_WORK TO BE COMPLETED_. Give back the records below exactly, omitting the pictures.

_RECORDS SUPPLIED_.
• • • •

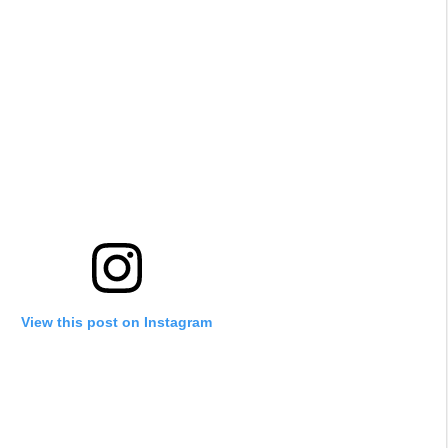
View this post on Instagram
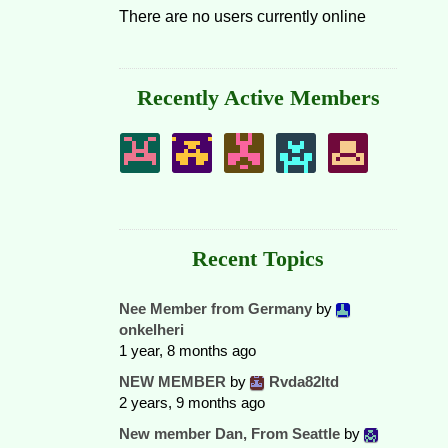
There are no users currently online
Recently Active Members
Recent Topics
Nee Member from Germany
by
onkelheri
1 year, 8 months ago
NEW MEMBER
by
Rvda82ltd
2 years, 9 months ago
New member Dan, From Seattle
by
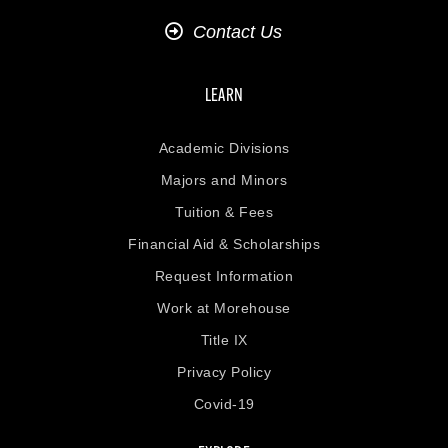
Contact Us
LEARN
Academic Divisions
Majors and Minors
Tuition & Fees
Financial Aid & Scholarships
Request Information
Work at Morehouse
Title IX
Privacy Policy
Covid-19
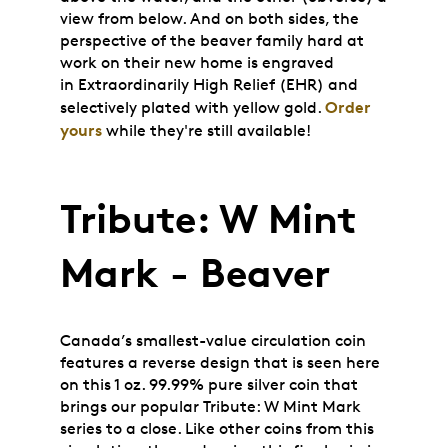
view from below. And on both sides, the
perspective of the beaver family hard at
work on their new home is engraved
in
Extraordinarily High Relief
(EHR) and
Order
selectively plated with yellow gold.
yours
while they're still available!
Tribute: W Mint
Mark - Beaver
Canada’s smallest-value circulation coin
features a reverse design that is seen here
on this 1 oz. 99.99% pure silver coin that
brings our popular Tribute: W Mint Mark
series to a close. Like other coins from this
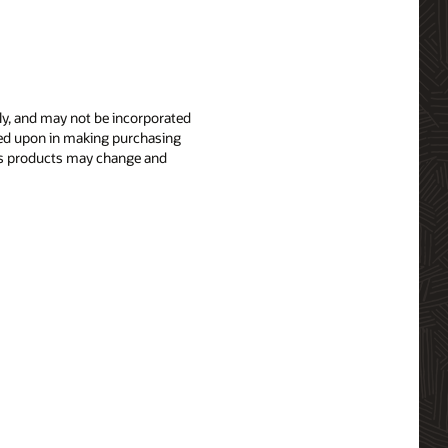
nly, and may not be incorporated
elied upon in making purchasing
le’s products may change and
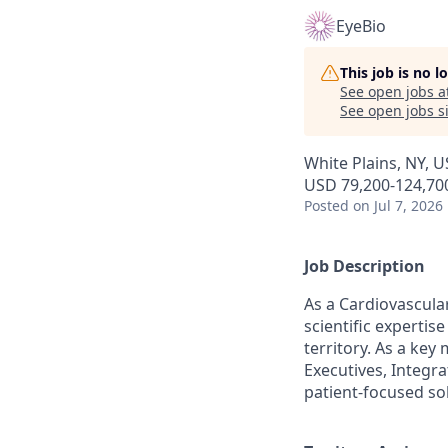
EyeBio
This job is no 
See open jobs a
See open jobs si
White Plains, NY, 
USD 79,200-124,700
Posted
on Jul 7, 2026
Job Description
As a Cardiovascular
scientific experti
territory. As a key
Executives, Integra
patient-focused so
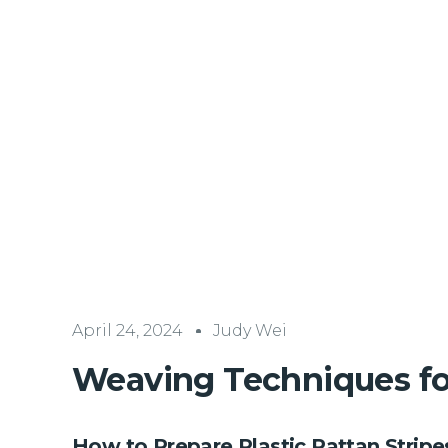
April 24, 2024
Judy Wei
Weaving Techniques for
How to Prepare Plastic Rattan Strip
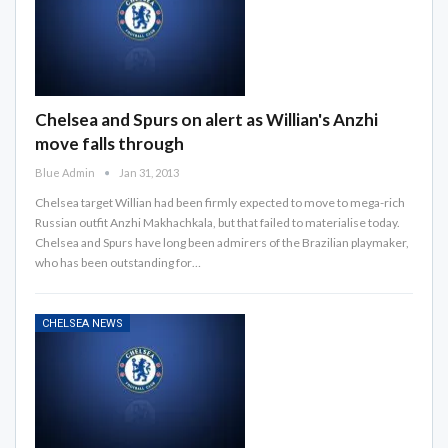
Chelsea and Spurs on alert as Willian's Anzhi
move falls through
Blue Admin
Jan 31, 2013
Chelsea target Willian had been firmly expected to move to mega-rich
Russian outfit Anzhi Makhachkala, but that failed to materialise today.
Chelsea and Spurs have long been admirers of the Brazilian playmaker,
who has been outstanding for…
CHELSEA NEWS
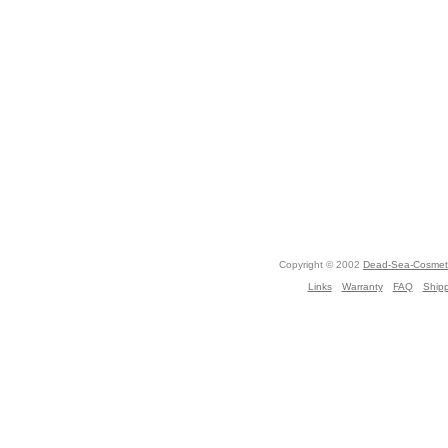
Copyright © 2002
Dead-Sea-Cosmeti
Links
Warranty
FAQ
Ship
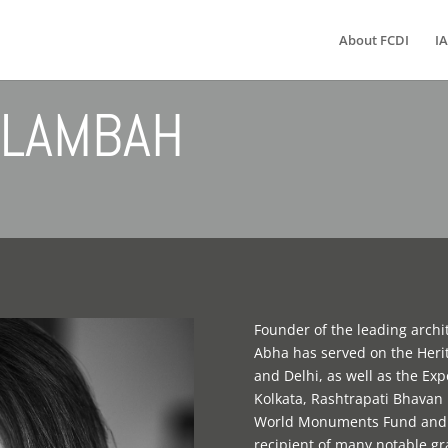
About FCDI
IA
LAMBAH
Founder of the leading archi
Abha has served on the Her
and Delhi, as well as the E
Kolkata, Rashtrapati Bhava
World Monuments Fund and G
recipient of many notable g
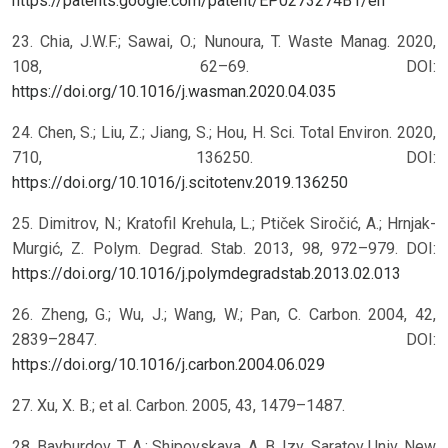
https://patents.google.com/patent/EP0273274B1/en
23. Chia, J.W.F.; Sawai, O.; Nunoura, T. Waste Manag. 2020,
108, 62–69. DOI:
https://doi.org/10.1016/j.wasman.2020.04.035
24. Chen, S.; Liu, Z.; Jiang, S.; Hou, H. Sci. Total Environ. 2020,
710, 136250. DOI:
https://doi.org/10.1016/j.scitotenv.2019.136250
25. Dimitrov, N.; Kratofil Krehula, L.; Ptiček Siročić, A.; Hrnjak-
Murgić, Z. Polym. Degrad. Stab. 2013, 98, 972–979. DOI:
https://doi.org/10.1016/j.polymdegradstab.2013.02.013
26. Zheng, G.; Wu, J.; Wang, W.; Pan, C. Carbon. 2004, 42,
2839–2847. DOI:
https://doi.org/10.1016/j.carbon.2004.06.029
27. Xu, X. B.; et al. Carbon. 2005, 43, 1479–1487.
28. Bayburdov, T. A.; Shipovskaya, A. B. Izv. Saratov Univ. New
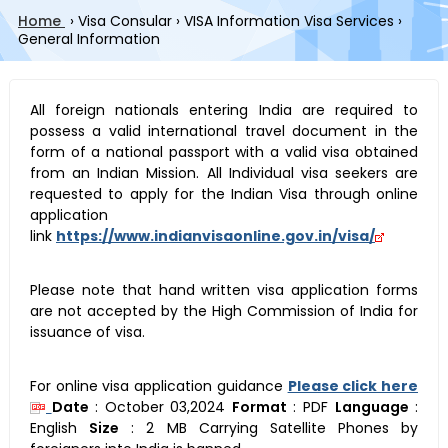
Home
›
Visa Consular
›
VISA Information Visa Services
›
General Information
All foreign nationals entering India are required to
possess a valid international travel document in the
form of a national passport with a valid visa obtained
from an Indian Mission. All Individual visa seekers are
requested to apply for the Indian Visa through online
application
link
https://www.indianvisaonline.gov.in/visa/
Please note that hand written visa application forms
are not accepted by the High Commission of India for
issuance of visa.
For online visa application guidance
Please click here
Date
:
October 03,2024
Format
:
PDF
Language
:
English
Size
:
2 MB
Carrying Satellite Phones by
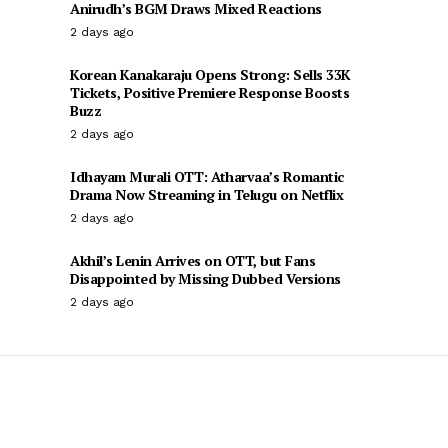
Anirudh’s BGM Draws Mixed Reactions
2 days ago
Korean Kanakaraju Opens Strong: Sells 33K
Tickets, Positive Premiere Response Boosts
Buzz
2 days ago
Idhayam Murali OTT: Atharvaa’s Romantic
Drama Now Streaming in Telugu on Netflix
2 days ago
Akhil’s Lenin Arrives on OTT, but Fans
Disappointed by Missing Dubbed Versions
2 days ago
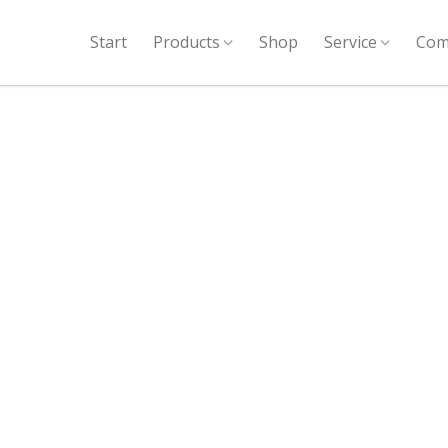
Start
Products
Shop
Service
Com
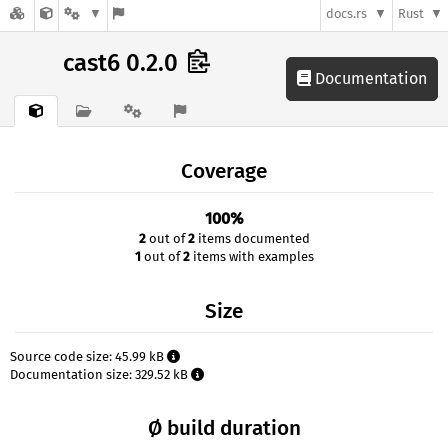
docs.rs
Rust
cast6 0.2.0
Documentation
Coverage
100%
2
out of
2
items documented
1
out of
2
items with examples
Size
Source code size: 45.99 kB
Documentation size: 329.52 kB
Ø build duration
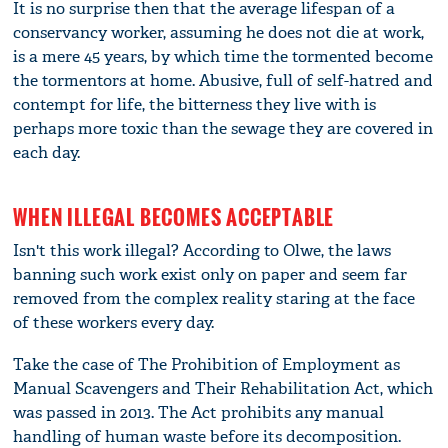
It is no surprise then that the average lifespan of a
conservancy worker, assuming he does not die at work,
is a mere 45 years, by which time the tormented become
the tormentors at home. Abusive, full of self-hatred and
contempt for life, the bitterness they live with is
perhaps more toxic than the sewage they are covered in
each day.
WHEN ILLEGAL BECOMES ACCEPTABLE
Isn't this work illegal? According to Olwe, the laws
banning such work exist only on paper and seem far
removed from the complex reality staring at the face
of these workers every day.
Take the case of The Prohibition of Employment as
Manual Scavengers and Their Rehabilitation Act, which
was passed in 2013. The Act prohibits any manual
handling of human waste before its decomposition.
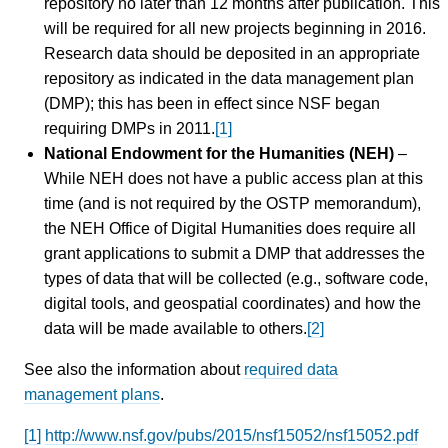
repository no later than 12 months after publication. This
will be required for all new projects beginning in 2016.
Research data should be deposited in an appropriate
repository as indicated in the data management plan
(DMP); this has been in effect since NSF began
requiring DMPs in 2011.
[1]
National Endowment for the Humanities (NEH)
–
While NEH does not have a public access plan at this
time (and is not required by the OSTP memorandum),
the NEH Office of Digital Humanities does require all
grant applications to submit a DMP that addresses the
types of data that will be collected (e.g., software code,
digital tools, and geospatial coordinates) and how the
data will be made available to others.
[2]
See also the information about
required data
management plans
.
[1]
http://www.nsf.gov/pubs/2015/nsf15052/nsf15052.pdf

• • • •

_ANSWER FOR THIS EXERCISE_.
View this post on Instagram
There are no users currently online
Recently Active Members
Recent Topics
Nee Member from Germany
by
onkelheri
1 year, 8 months ago
NEW MEMBER
by
Rvda82ltd
2 years, 9 months ago
New member Dan, From Seattle
by
Contact Us
LEARN
Academic Divisions
Majors and Minors
Tuition & Fees
Financial Aid & Scholarships
Request Information
Work at Morehouse
Title IX
Privacy Policy
Covid-19
view from below. And on both sides, the
perspective of the beaver family hard at
work on their new home is engraved
in
Extraordinarily High Relief
(EHR) and
Order
selectively plated with yellow gold.
yours
while they're still available!
Tribute: W Mint
Mark - Beaver
Canada’s smallest-value circulation coin
features a reverse design that is seen here
on this 1 oz. 99.99% pure silver coin that
brings our popular Tribute: W Mint Mark
series to a close. Like other coins from this
nly, and may not be incorporated
elied upon in making purchasing
le’s products may change and
EyeBio
This job is no 
See open jobs a
See open jobs si
White Plains, NY, 
USD 79,200-124,700
Posted
on Jul 7, 2026
Job Description
As a Cardiovascular
scientific experti
territory. As a key
Executives, Integra
patient-focused so
April 24, 2024
Judy Wei
Weaving Techniques for
How to Prepare Plastic Rattan Strip
Chelsea and Spurs on alert as Willian's Anzhi
move falls through
Blue Admin
Jan 31, 2013
Chelsea target Willian had been firmly expected to move to mega-rich
Russian outfit Anzhi Makhachkala, but that failed to materialise today.
Chelsea and Spurs have long been admirers of the Brazilian playmaker,
who has been outstanding for…
CHELSEA NEWS
Copyright © 2002
Dead-Sea-Cosmeti
Links
Warranty
FAQ
Ship
About FCDI
IA
LAMBAH
Founder of the leading archi
Abha has served on the Her
and Delhi, as well as the E
Kolkata, Rashtrapati Bhava
World Monuments Fund and G
recipient of many notable g
https://patents.google.com/patent/EP0273274B1/en
23. Chia, J.W.F.; Sawai, O.; Nunoura, T. Waste Manag. 2020,
108, 62–69. DOI:
https://doi.org/10.1016/j.wasman.2020.04.035
24. Chen, S.; Liu, Z.; Jiang, S.; Hou, H. Sci. Total Environ. 2020,
710, 136250. DOI:
https://doi.org/10.1016/j.scitotenv.2019.136250
25. Dimitrov, N.; Kratofil Krehula, L.; Ptiček Siročić, A.; Hrnjak-
Murgić, Z. Polym. Degrad. Stab. 2013, 98, 972–979. DOI:
https://doi.org/10.1016/j.polymdegradstab.2013.02.013
26. Zheng, G.; Wu, J.; Wang, W.; Pan, C. Carbon. 2004, 42,
2839–2847. DOI:
https://doi.org/10.1016/j.carbon.2004.06.029
27. Xu, X. B.; et al. Carbon. 2005, 43, 1479–1487.
28. Bayburdov, T. A.; Shipovskaya, A. B. Izv. Saratov Univ. New
Home
›
Visa Consular
›
VISA Information Visa Services
›
General Information
All foreign nationals entering India are required to
possess a valid international travel document in the
form of a national passport with a valid visa obtained
from an Indian Mission. All Individual visa seekers are
requested to apply for the Indian Visa through online
application
link
https://www.indianvisaonline.gov.in/visa/
Please note that hand written visa application forms
are not accepted by the High Commission of India for
issuance of visa.
For online visa application guidance
Please click here
Date
:
October 03,2024
Format
:
PDF
Language
:
English
Size
:
2 MB
Carrying Satellite Phones by
Anirudh’s BGM Draws Mixed Reactions
2 days ago
Korean Kanakaraju Opens Strong: Sells 33K
Tickets, Positive Premiere Response Boosts
Buzz
2 days ago
Idhayam Murali OTT: Atharvaa’s Romantic
Drama Now Streaming in Telugu on Netflix
2 days ago
Akhil’s Lenin Arrives on OTT, but Fans
Disappointed by Missing Dubbed Versions
2 days ago
Start
Products
Shop
Service
Com
docs.rs
Rust
cast6 0.2.0
Documentation
Coverage
100%
2
out of
2
items documented
1
out of
2
items with examples
Size
Source code size: 45.99 kB
Documentation size: 329.52 kB
Ø build duration
It is no surprise then that the average lifespan of a
conservancy worker, assuming he does not die at work,
is a mere 45 years, by which time the tormented become
the tormentors at home. Abusive, full of self-hatred and
contempt for life, the bitterness they live with is
perhaps more toxic than the sewage they are covered in
each day.
WHEN ILLEGAL BECOMES ACCEPTABLE
Isn't this work illegal? According to Olwe, the laws
banning such work exist only on paper and seem far
removed from the complex reality staring at the face
of these workers every day.
Take the case of The Prohibition of Employment as
Manual Scavengers and Their Rehabilitation Act, which
was passed in 2013. The Act prohibits any manual
handling of human waste before its decomposition.
repository no later than 12 months after publication. This
will be required for all new projects beginning in 2016.
Research data should be deposited in an appropriate
repository as indicated in the data management plan
(DMP); this has been in effect since NSF began
requiring DMPs in 2011.
[1]
National Endowment for the Humanities (NEH)
–
While NEH does not have a public access plan at this
time (and is not required by the OSTP memorandum),
the NEH Office of Digital Humanities does require all
grant applications to submit a DMP that addresses the
types of data that will be collected (e.g., software code,
digital tools, and geospatial coordinates) and how the
data will be made available to others.
[2]
See also the information about
required data
management plans
.
[1]
http://www.nsf.gov/pubs/2015/nsf15052/nsf15052.pdf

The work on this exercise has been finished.